Friday, May 11, 2012

On Society


The society does not exist as a physical entity. What we refer to as society in colloquial terms is merely an abstract concept to denote the relationships between individual human beings. The school where I study is a society of students. The cafe where I go to drink coffee is a society as well, but the society within the cafe is only a relationship between all its constituents. It cannot think or feel anything for itself. As such, this relationship cannot assume responsibility, nor can it be held accountable for any initiative or project. Only an individual person can bear responsibility, and because the society is only an aggregate of individuals, it cannot possibly possess the capacity for thought or responsibility. A collective brain is an imbecile concept. All that has ever existed are individual minds and persons. If one addresses society as a whole without regard for those individual persons that compose it, they cannot be taken seriously.

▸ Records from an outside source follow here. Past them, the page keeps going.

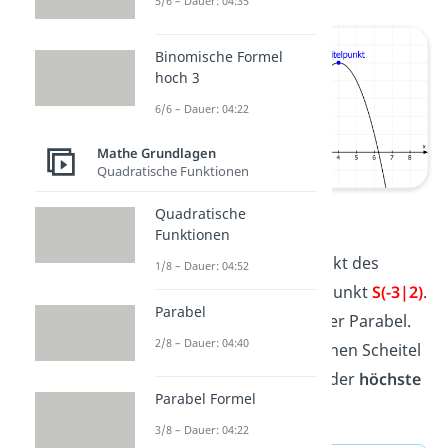
5/6 – Dauer: 04:35
Binomische Formel
hoch 3
6/6 – Dauer: 04:22
Mathe Grundlagen
Quadratische Funktionen
Scheitelpunkt
Quadratische
Funktionen
Beispiel:
Der Scheitelpunkt des
1/8 – Dauer: 04:52
linken Graphen liegt im Punkt
S(-3|2)
.
Parabel
Er ist der
tiefste Punkt
der Parabel.
2/8 – Dauer: 04:40
Der rechte Graph hat seinen Scheitel
im Punkt
S(4|5)
. Dort ist der
höchste
Parabel Formel
Punkt
der Parabel.
3/8 – Dauer: 04:22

For instance, when a politician says that drugs must be eliminated for the good of society, they are simply trying to impose their personal preferences upon individuals, and they are doing so under the guise of helping society. However, as society is no physical entity, it cannot be benefitted. Sure, many individuals may benefit from the elimination of drugs in our culture, but there will be those who do not. Thus, nobody can truly speak on behalf of society as a whole because every individual has entirely different dispositions that may not be accounted for.


When idealists and politicians clamour about how we as a society owe an obligation to some special interest, their argument is flawed at its very premise. Every person has different tastes and interests. It would thus be immoral to impose some particular interest on the whole of society’s shoulders under the guise of a universal responsibility to said interest.